Perasaan serupa juga datang dari warga lain. Jorge, yang tinggal di sekitar Caracas, mengaku lega tetapi tetap khawatir. Ia mempertanyakan apa yang akan terjadi setelah Maduro ditangkap.
"Ini tidak menjamin apa pun. Ada ketidakpastian. Kami tidak tahu hari-hari ke depan akan seperti apa," ujarnya kepada BBC, Minggu (4/1/2025).
2. Euforia Diaspora Venezuela di Berbagai Negara
Jika di dalam negeri reaksi warga lebih berhati-hati, suasana berbeda terlihat di luar Venezuela. Ribuan warga Venezuela di pengasingan merayakan kabar penangkapan tersebut secara terbuka.
Reuters melaporkan perayaan terjadi di berbagai kota dunia, mulai dari Madrid, Buenos Aires, Santiago, Lima, hingga Quito.

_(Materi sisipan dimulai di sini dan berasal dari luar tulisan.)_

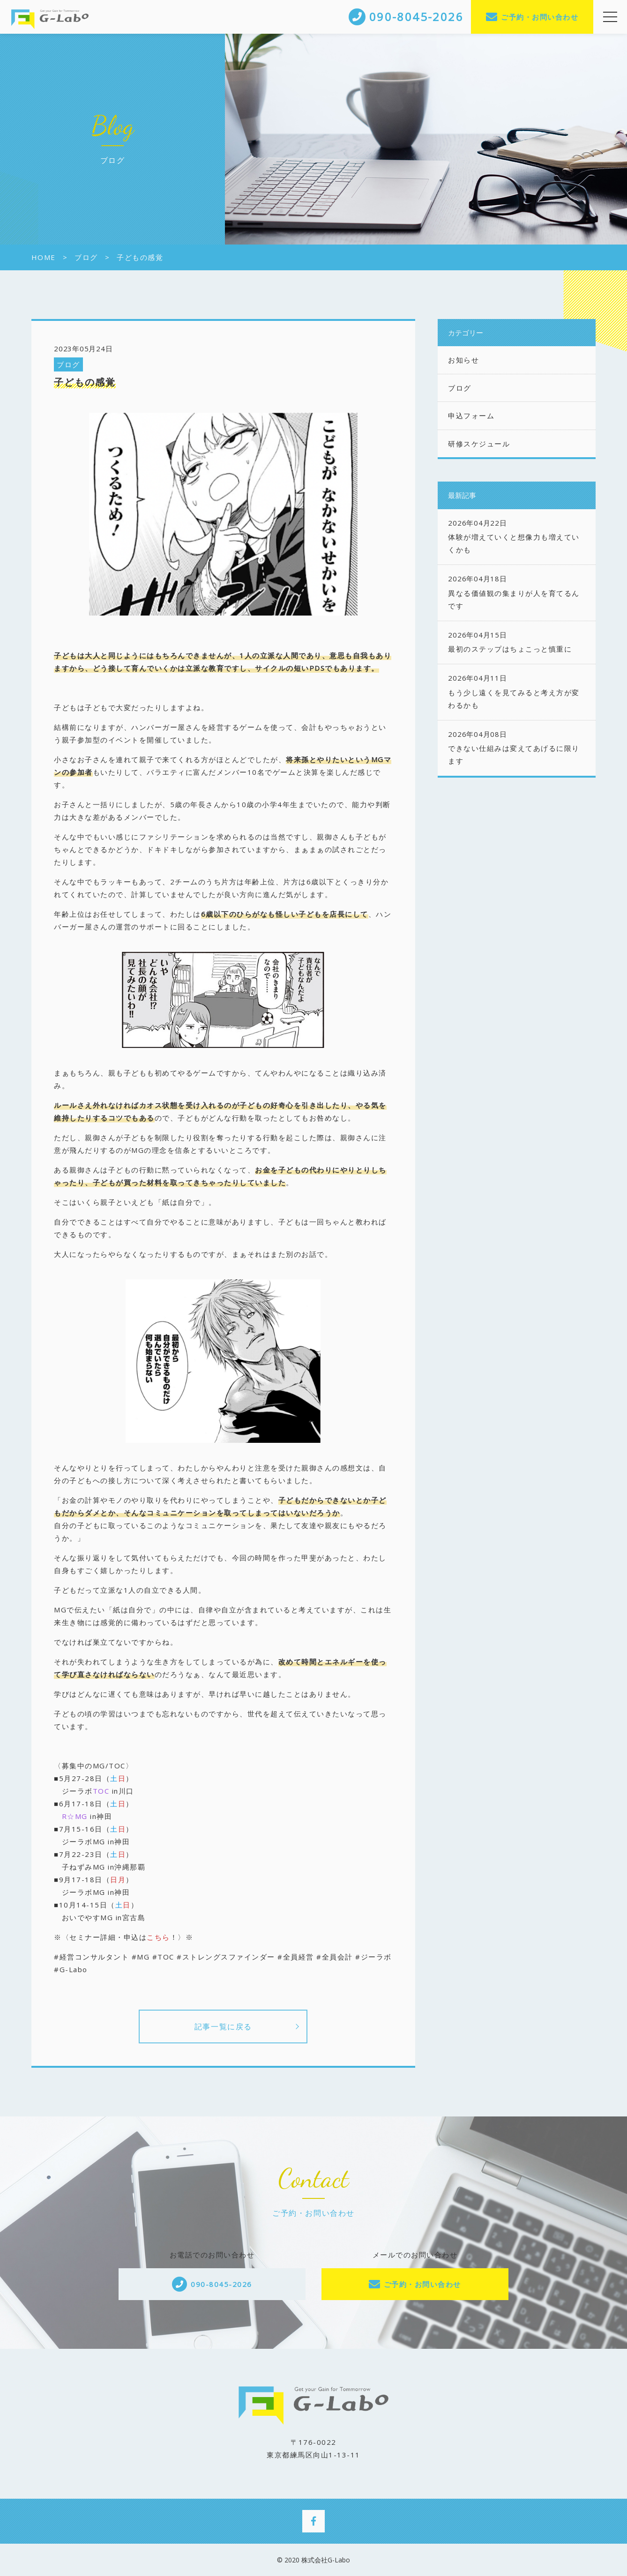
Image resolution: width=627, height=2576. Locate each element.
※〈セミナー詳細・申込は (112, 1937)
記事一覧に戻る (223, 2026)
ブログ (68, 364)
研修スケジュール (479, 443)
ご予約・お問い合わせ (539, 17)
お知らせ (463, 359)
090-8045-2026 (221, 2284)
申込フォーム (471, 415)
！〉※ (182, 1937)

Di ibu kota Spanyol, warga Venezuela berkumpul di Puerta del Sol sambil mengibarkan bendera dan menyebut momen ini sebagai hari kebebasan.

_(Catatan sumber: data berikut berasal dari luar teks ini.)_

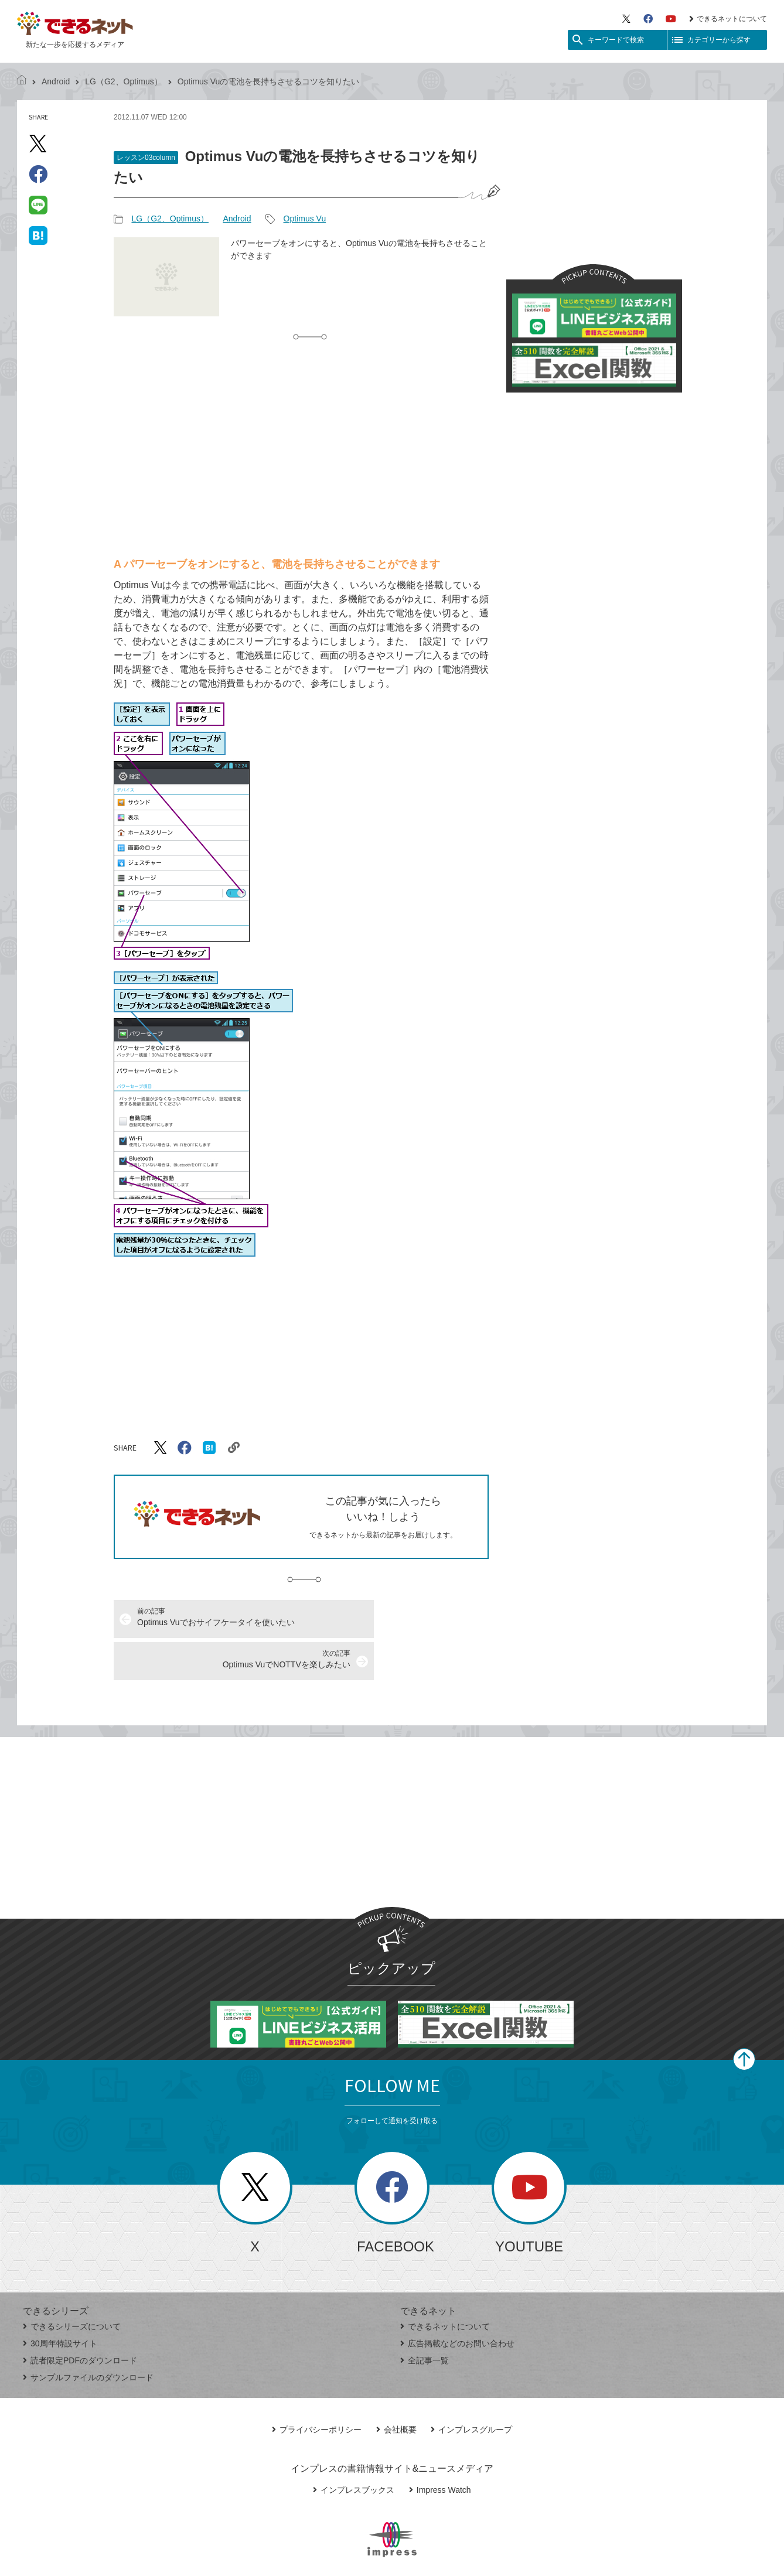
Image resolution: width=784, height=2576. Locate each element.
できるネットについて (728, 19)
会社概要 (396, 2387)
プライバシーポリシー (317, 2387)
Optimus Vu (305, 218)
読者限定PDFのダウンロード (80, 2318)
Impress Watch (440, 2447)
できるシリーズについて (72, 2284)
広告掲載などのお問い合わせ (457, 2301)
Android (56, 81)
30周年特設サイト (60, 2301)
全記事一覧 (424, 2318)
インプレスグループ (471, 2387)
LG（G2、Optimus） (123, 81)
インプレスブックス (353, 2447)
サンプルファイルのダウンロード (88, 2335)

Seorang migran Venezuela di Chili mengatakan kegembiraannya tak terbendung. "Setelah bertahun-tahun perjuangan, hari ini adalah hari kebebasan," ujarnya. Reuters juga mencatat bahwa sejak 2014, sekitar 7,7 juta warga Venezuela atau hampir 20 persen populasi telah meninggalkan negaranya akibat krisis ekonomi dan politik.
3. Luka Panjang Eksodus dan Represi
Kegembiraan itu tidak lepas dari luka kolektif yang dialami rakyat Venezuela selama lebih dari satu dekade. Banyak keluarga terpisah, sebagian hidup di pengasingan, sementara yang tertinggal menghadapi kemiskinan, represi, dan ketakutan.
Sandra, seorang warga Venezuela yang diwawancarai BBC, menyebut jutaan rakyatnya kini hidup di luar negeri, sementara yang lain hilang, dipenjara, meninggal, atau sekadar bertahan hidup. Ia menyebut situasi tersebut sebagai tragedi besar yang lama diabaikan dunia internasional.
Menurut Sandra, penangkapan Maduro bukan akhir dari masalah, tetapi awal dari proses panjang.
"Ini baru permulaan. Masih ada jalan panjang di depan," katanya, seperti dikutip BBC pada Minggu (4/1/2025).
Ketakutan Akan Kekerasan dan Kekuasaan yang Masih Bertahan
Di balik rasa lega, ketakutan masih menghantui banyak warga di dalam negeri. BBC melaporkan adanya kekhawatiran terhadap kelompok bersenjata pro-pemerintah atau colectivos yang terlihat berpatroli di jalan-jalan dengan senjata.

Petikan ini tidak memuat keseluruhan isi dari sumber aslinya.